Recombinant human prion protein inhibits prion propagation
Case Western Reserve University researchers today published findings that point to a promising discovery for the treatment and prevention of prion diseases, rare neurodegenerative disorders that are always fatal. The researchers discovered that recombinant human prion protein stops the propagation of prions, the infectious pathogens that cause the diseases.
"This is the very first time recombinant protein has been shown to inhibit diseased human prions," said Wen-Quan Zou, MD, PhD, senior author of the study and associate professor of pathology and neurology at Case Western Reserve School of Medicine.
Recombinant human prion protein is generated in E. coli bacteria and it has the same protein sequence as normal human brain protein. But different in that, the recombinant protein lacks attached sugars and lipids. In the study, published online in Scientific Reports, researchers used a method called protein misfolding cyclic amplification which, in a test-tube, mimics the prions' replication within the human brain. The propagation of human prions was completely inhibited when the recombinant protein was added into the test-tube. The researchers found that the inhibition is dose-dependent and highly specific in responding to the human-form of the recombinant protein, as compared to recombinant mouse and bovine prion proteins. They demonstrated that the recombinant protein works not only in the cell-free model but also in cultured cells, which are the first steps of translational research. Further, since the recombinant protein has an identical sequence to the brain protein, the application of the recombinant protein is less likely to cause side effects.
Prion diseases are a group of fatal transmissible brain diseases affecting both humans and animals. Prions are formed through a structural change of a normal prion protein that resides in all humans. Once formed, they continue to recruit other normal prion protein and finally cause spongiform-like damage in the brain. Currently, the diseases have no cure.
Previous outbreaks of mad cow disease and subsequent occurrences of the human form, variant Creutzfeldt–Jakob disease, have garnered a great deal of public attention. The fear of future outbreaks makes the search for successful interventions all the more urgent.

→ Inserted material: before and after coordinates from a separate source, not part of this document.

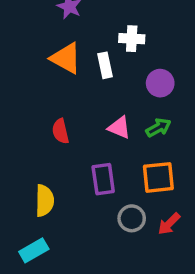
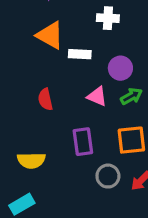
white rectangle: (105, 65) -> (80, 54), moved, turned -75
purple circle: (160, 83) -> (120, 68), moved
yellow semicircle: (44, 201) -> (31, 160), turned 88

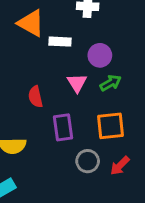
pink triangle: (97, 96) -> (77, 83), turned 35
red semicircle: (45, 99) -> (35, 97), moved

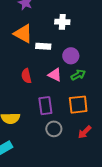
pink triangle: (77, 83) -> (55, 75), turned -32
red semicircle: (35, 97) -> (26, 76), moved
gray circle: (88, 161) -> (54, 129), moved

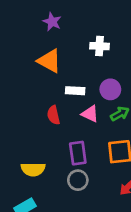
white rectangle: (43, 46) -> (75, 91), moved
gray circle: (54, 129) -> (78, 180), moved

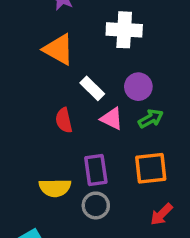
white cross: (99, 46) -> (124, 30), size x1.4
white rectangle: (75, 91) -> (92, 88), turned 42
yellow semicircle: (33, 169) -> (55, 188), moved

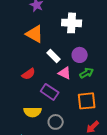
red semicircle: (64, 120) -> (29, 74), moved, turned -112
purple rectangle: (96, 170) -> (50, 92), moved, turned -48

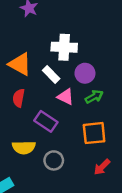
white cross: (72, 23) -> (64, 47), moved
orange triangle: (35, 34) -> (20, 64), moved
red semicircle: (29, 74) -> (19, 98), turned 136

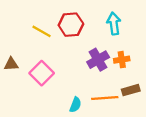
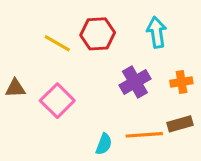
orange cross: (122, 60) -> (181, 82), moved

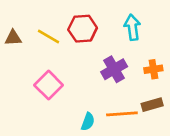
brown triangle: (15, 88) -> (13, 38), moved

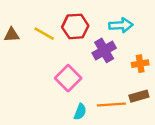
cyan arrow: (132, 27) -> (121, 25), turned 95
purple cross: (114, 69) -> (104, 50), moved
pink square: (49, 85) -> (68, 78), moved

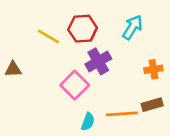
cyan arrow: (121, 25) -> (132, 27), turned -55
brown triangle: (12, 35) -> (13, 69), moved
purple cross: (104, 50) -> (98, 61), moved

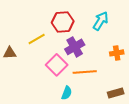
yellow line: (49, 36) -> (37, 39), moved, turned -60
brown rectangle: (152, 105) -> (116, 93), moved
orange line: (122, 114) -> (85, 72), moved

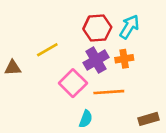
red hexagon: (63, 22) -> (97, 28), moved
orange cross: (117, 53) -> (124, 59), moved

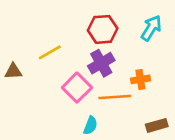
cyan arrow: (129, 27) -> (151, 28), moved
orange cross: (124, 59) -> (140, 79), moved

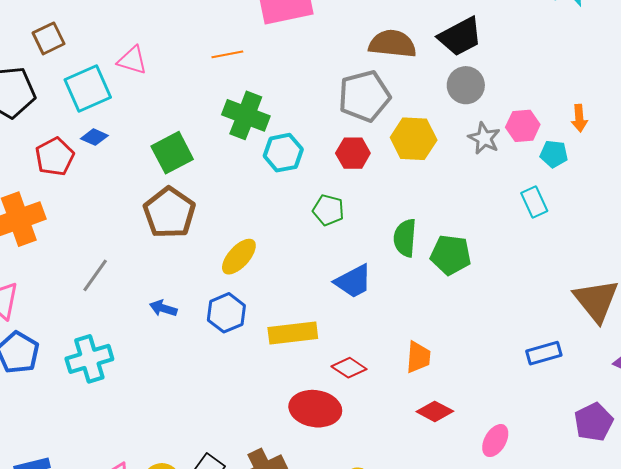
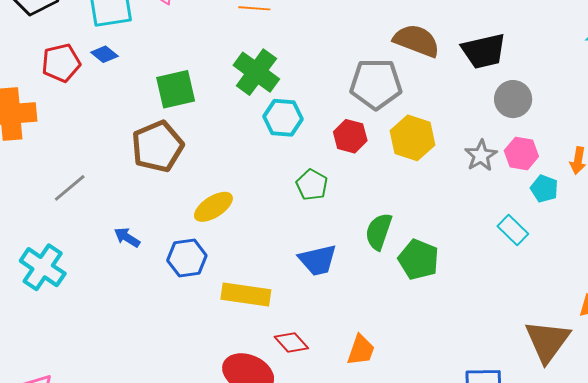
gray circle: (466, 85) -> (513, 99), moved
cyan rectangle: (534, 202) -> (513, 230), turned -36
cyan cross: (89, 359) -> (43, 267), turned 36

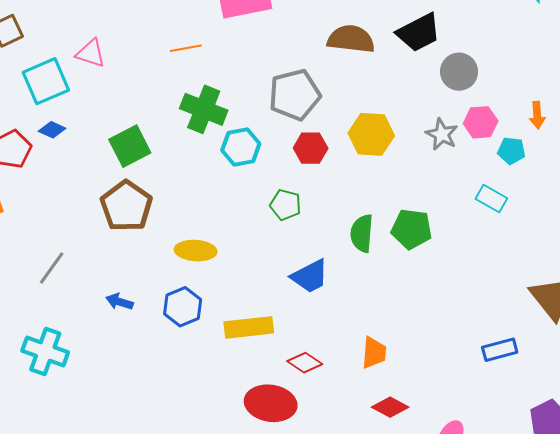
gray pentagon: (376, 84) -> (295, 95), moved
yellow ellipse: (213, 207) -> (196, 251), turned 51
green pentagon: (418, 260) -> (412, 229), moved

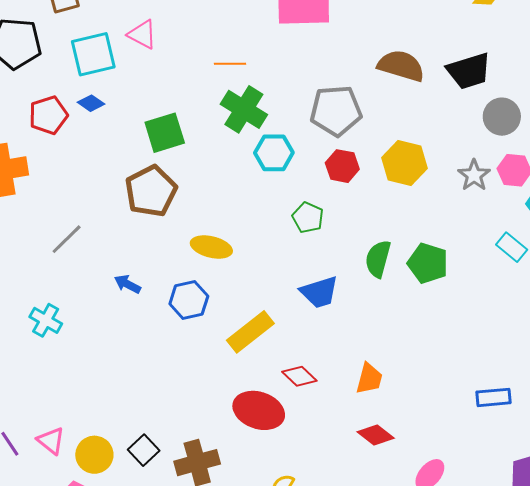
orange line: (186, 48) -> (230, 64), moved
yellow rectangle: (249, 327) -> (250, 332), turned -42
cyan cross: (45, 352) -> (46, 320), size x0.7

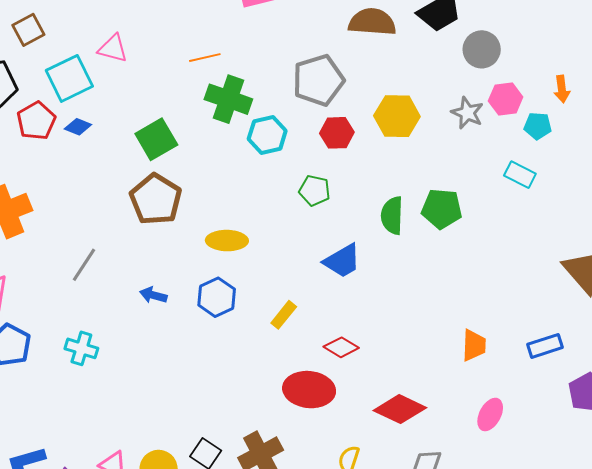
red pentagon: (48, 115) -> (36, 121), moved
yellow rectangle: (250, 332) -> (284, 315), size x0.6
orange trapezoid: (369, 379) -> (474, 345), moved
blue rectangle: (494, 397) -> (545, 346), moved
red diamond: (376, 435) -> (400, 409), moved, size x1.4

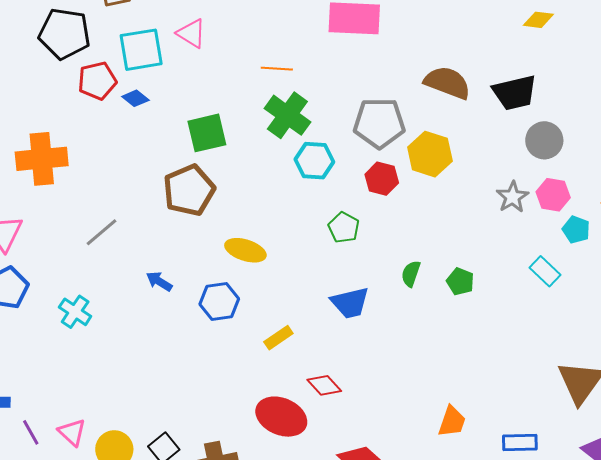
yellow hexagon: (397, 116) -> (430, 154), moved
green pentagon: (442, 209) -> (460, 282), size x0.7
green semicircle: (392, 215) -> (411, 274), size x0.7

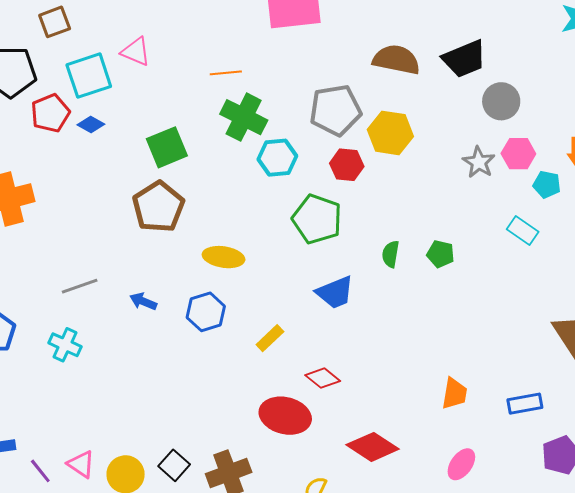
green pentagon: (344, 228) -> (317, 219), size x1.6
gray line: (102, 232) -> (80, 286), moved, turned 30

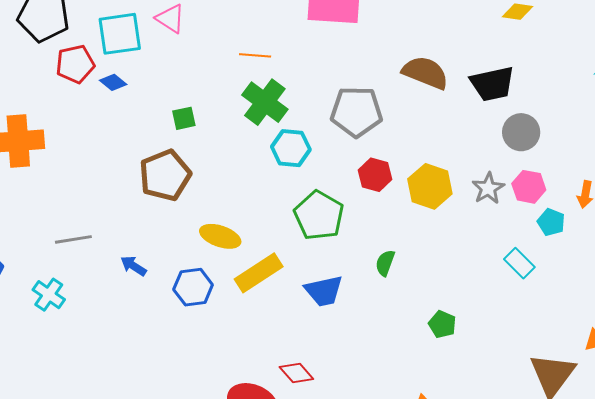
yellow hexagon: (390, 133) -> (430, 186), moved
green square: (167, 147) -> (184, 118), size x0.6
red hexagon: (347, 165) -> (375, 175), moved
green pentagon: (441, 254) -> (442, 324), moved
yellow rectangle: (270, 338) -> (259, 273), moved, size x1.6

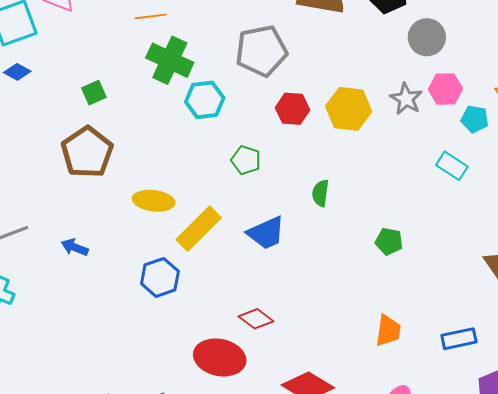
green pentagon: (319, 216) -> (246, 160), size x0.6
blue hexagon: (193, 287) -> (160, 277), moved

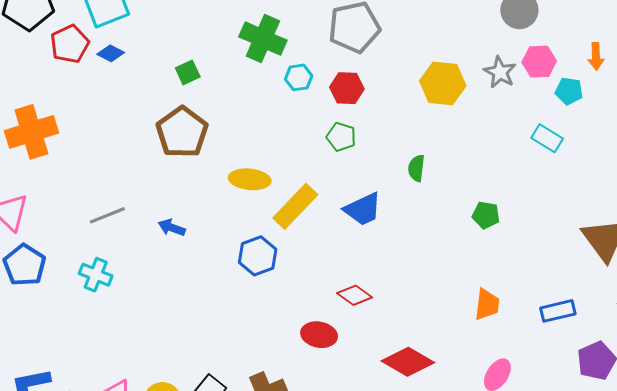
cyan hexagon: (205, 100) -> (299, 77), size x0.7
red hexagon: (293, 109) -> (347, 88), moved
red ellipse: (220, 357) -> (319, 335), size x0.7

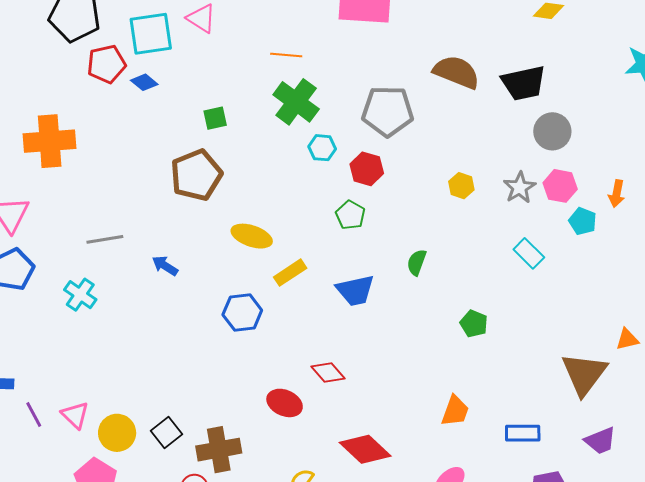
yellow hexagon: (443, 83) -> (461, 186), size x0.6
cyan rectangle: (547, 138) -> (529, 253), moved
yellow rectangle: (295, 206) -> (290, 273), size x0.7

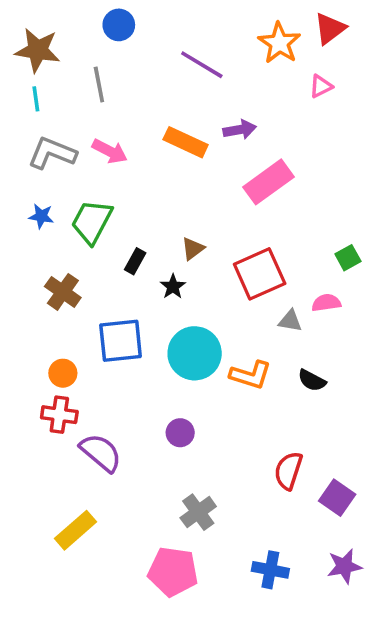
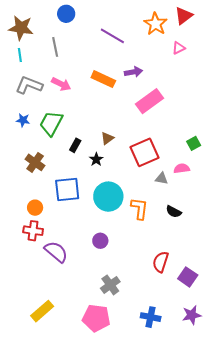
orange L-shape: (251, 375) -> (139, 209), turned -100
yellow rectangle: (75, 530) -> (42, 311), moved

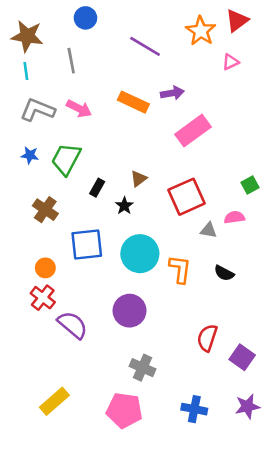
red cross: (33, 231) -> (43, 298), turned 30
purple circle: (100, 241) -> (130, 311), size x1.6
gray cross: (110, 285) -> (142, 368), turned -30

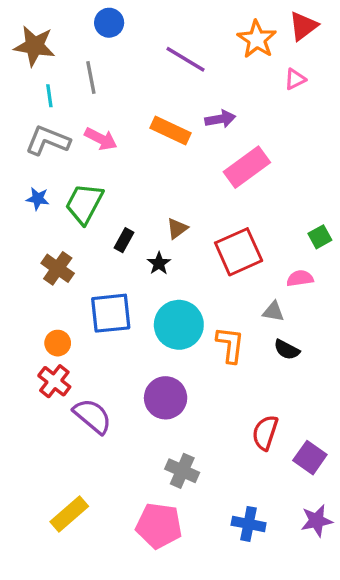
cyan line: (26, 71) -> (49, 96), moved
gray triangle: (209, 230) -> (273, 312), moved

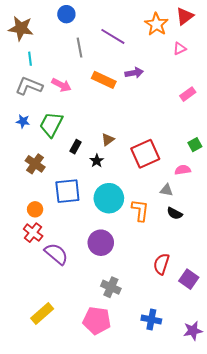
gray line: (91, 77) -> (80, 48), moved
pink rectangle: (247, 167) -> (188, 94), moved, size x0.6
purple star: (317, 521) -> (193, 331), moved

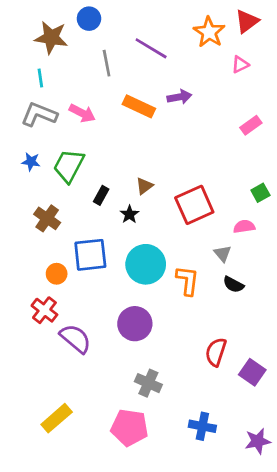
brown star: (21, 28) -> (51, 38), moved
gray triangle: (167, 190) -> (223, 253), turned 40
orange circle: (35, 209) -> (57, 274), moved

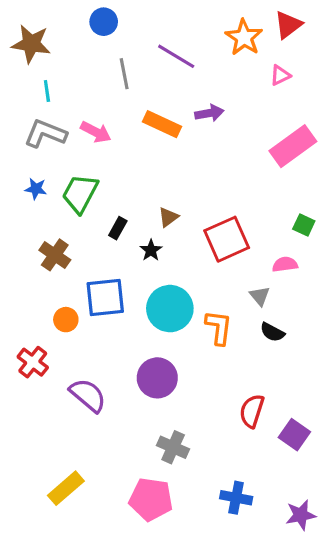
brown star: (51, 38) -> (31, 44), moved
pink rectangle: (251, 125) -> (293, 146), size x1.8
green square: (260, 193) -> (304, 225), turned -36
red cross: (44, 310) -> (33, 362), moved

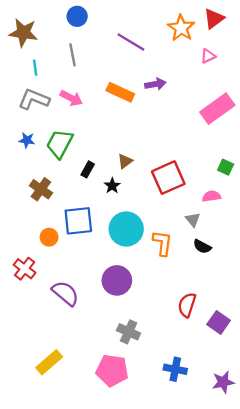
gray line: (124, 74) -> (72, 55), moved

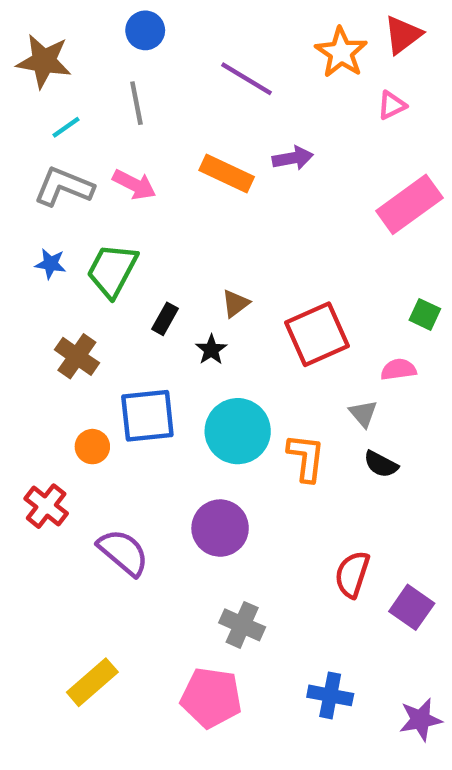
cyan line: (35, 68) -> (66, 127), turned 63

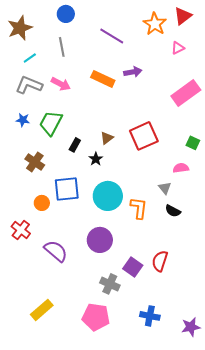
brown star: (44, 61) -> (20, 28), turned -30
red square: (317, 334) -> (144, 136), moved
purple square: (412, 607) -> (133, 267), moved

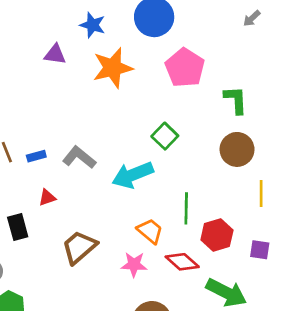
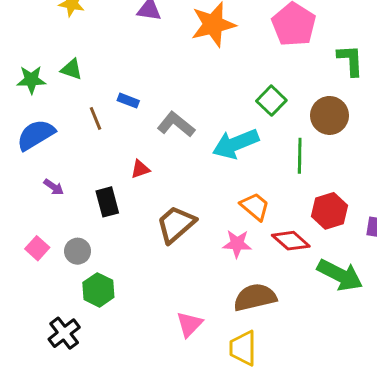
brown circle: (237, 149) -> (330, 115), moved
blue rectangle: (36, 156) -> (128, 101), moved, turned 36
green line: (186, 208) -> (300, 156), moved

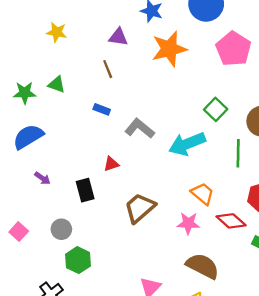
brown line: (95, 118) -> (108, 69), moved
pink square: (37, 248) -> (19, 232), moved
brown semicircle: (255, 297) -> (203, 266), turned 40

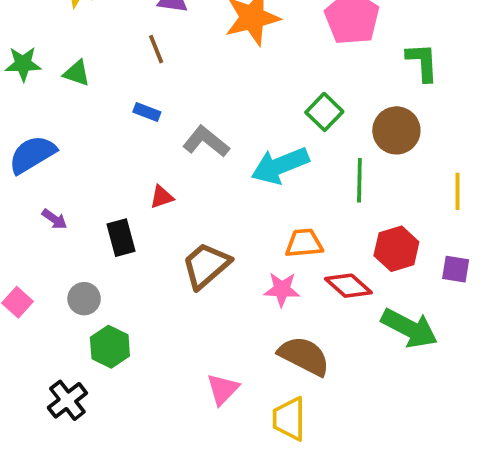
green star: (25, 93) -> (23, 64), moved
orange trapezoid: (203, 194) -> (304, 243), turned -45

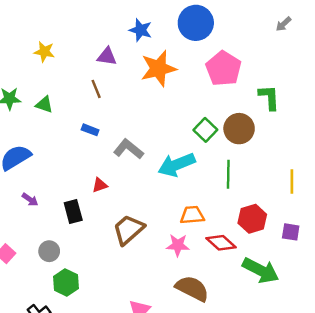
brown circle: (396, 130) -> (239, 129), moved

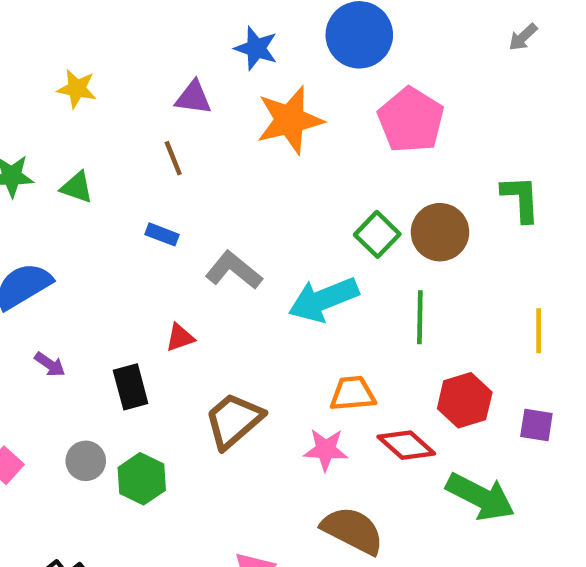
green L-shape: (269, 97) -> (521, 199), moved
green hexagon: (66, 282) -> (142, 479), moved

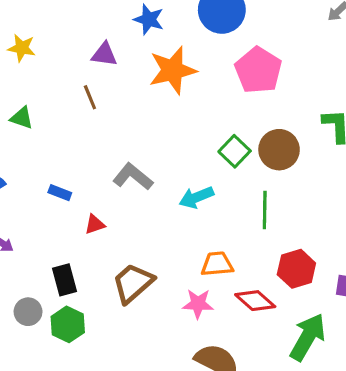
blue rectangle: (162, 234) -> (60, 193), moved
cyan arrow: (323, 299) -> (196, 197), size x0.7
black rectangle: (131, 387) -> (65, 280), moved
green arrow: (480, 497) -> (308, 337), turned -87

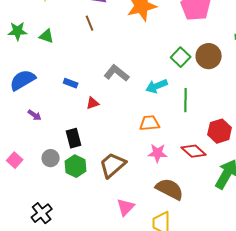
green line: (265, 210) -> (186, 100), moved
orange trapezoid: (217, 264) -> (150, 123), moved
brown trapezoid: (133, 283) -> (113, 165), moved

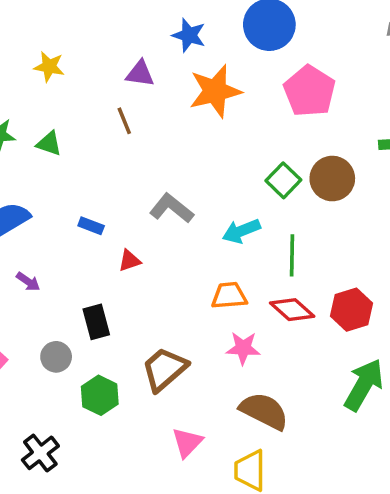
red diamond: (194, 151) -> (292, 310), moved
green hexagon: (76, 166) -> (100, 395), moved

Zou, who also serves as the associate director of the National Prion Disease Pathology Surveillance Center at Case Western Reserve, and collaborators hope to extend their finding using transgenic mice expressing the human prion protein and patient-specific induced pluripotent stem cells (iPSCs)-derived neurons because they are made from human cells, offering an additional level of authenticity. The new animal models were generated in collaboration with Case Western Reserve School of Medicine faculty members, Robert Petersen, PhD, and Qingzhong Kong, PhD, who are the co-authors in this study. Further, patient-specific iPSCs-derived neurons have also just been generated in collaboration with fellow faculty, Paul Tesar, PhD, and Xin Qi, PhD.